Located in the city of Al Rayyan, it was officially opened in December and is described as a venue that “tells the story of Qatar” and will host seven games at the World Cup.
Built on the site of the old stadium, the organizers have used more than 90% of the demolished material in building new stadiums, according to Hassan Al Thawadi, secretary general of Qatar’s Supreme Committee for Delivery and Legacy.
Its proximity to other venues is designed to make the tournament accessible for fans.
“The fact that this stadium is five kilometers away from the Education City Stadium represents the fact that it is a compact World Cup,” added Al Thawadi.
“We always made that commitment to the fans.

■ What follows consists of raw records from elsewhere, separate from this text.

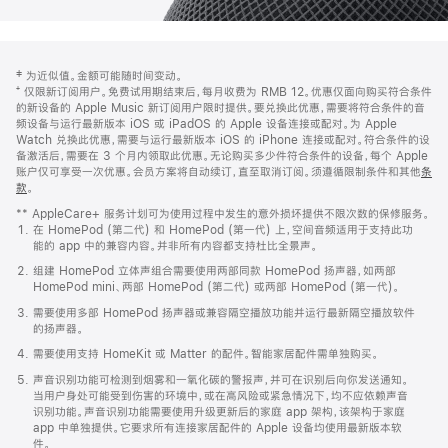
网
脚
‡ 为近似值。金额可能随时间变动。
注
页
⁺ 仅限新订阅用户。免费试用期结束后，每月收费为 RMB 12。优惠仅面向购买符合条件
页
的新设备的 Apple Music 新订阅用户限时提供。要兑换此优惠，需要将符合条件的音
频设备与运行最新版本 iOS 或 iPadOS 的 Apple 设备连接或配对。为 Apple
脚
Watch 兑换此优惠，需要与运行最新版本 iOS 的 iPhone 连接或配对。符合条件的设
备激活后，需要在 3 个月内领取此优惠。无论购买多少件符合条件的设备，每个 Apple
账户仅可享受一次优惠。会员方案将自动续订，直至取消订阅。须遵循限制条件和其他
条
款
。
(在
新
** AppleCare+ 服务计划可为使用过程中发生的意外损坏提供不限次数的保修服务。
窗
在 HomePod (第二代) 和 HomePod (第一代) 上，空间音频适用于支持此功
口
能的 app 中的兼容内容。并非所有内容都支持杜比全景声。
中
打
组建 HomePod 立体声组合需要使用两部同款 HomePod 扬声器，如两部
开)
HomePod mini、两部 HomePod (第二代) 或两部 HomePod (第一代)。
需要使用多部 HomePod 扬声器或兼容隔空播放功能并运行最新隔空播放软件
的扬声器。
需要使用支持 HomeKit 或 Matter 的配件。智能家居配件需单独购买。
声音识别功能可检测到烟雾和一氧化碳的警报声，并可在识别后向你发送通知。
当用户身处可能受到伤害的环境中，或在高风险或紧急情况下，均不应依赖声音
识别功能。声音识别功能需要使用升级更新后的家庭 app 架构，该架构于家庭
app 中单独提供。它要求所有连接家居配件的 Apple 设备均使用最新版本软
件。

The best way to describing it is the Olympic spirit but within the World Cup.
“I think fans will be able to watch more than one match a day and that’s a very unique offering.”
The stadium will also play host to numerous FIFA Club World Cup matches, including the opening match between Qatari champions Al Duhail and Auckland City of New Zealand on February 1, 2021.
As well as the Ahmad Bin Ali Stadium and the Education City Stadium, the two other completed venues are Al Janoub Stadium and the Khalifa International Stadium.
The awarding of the 2022 World Cup to Qatar in 2010 has been mired in controversy as allegations of human rights violations against workers have been leveled at the country.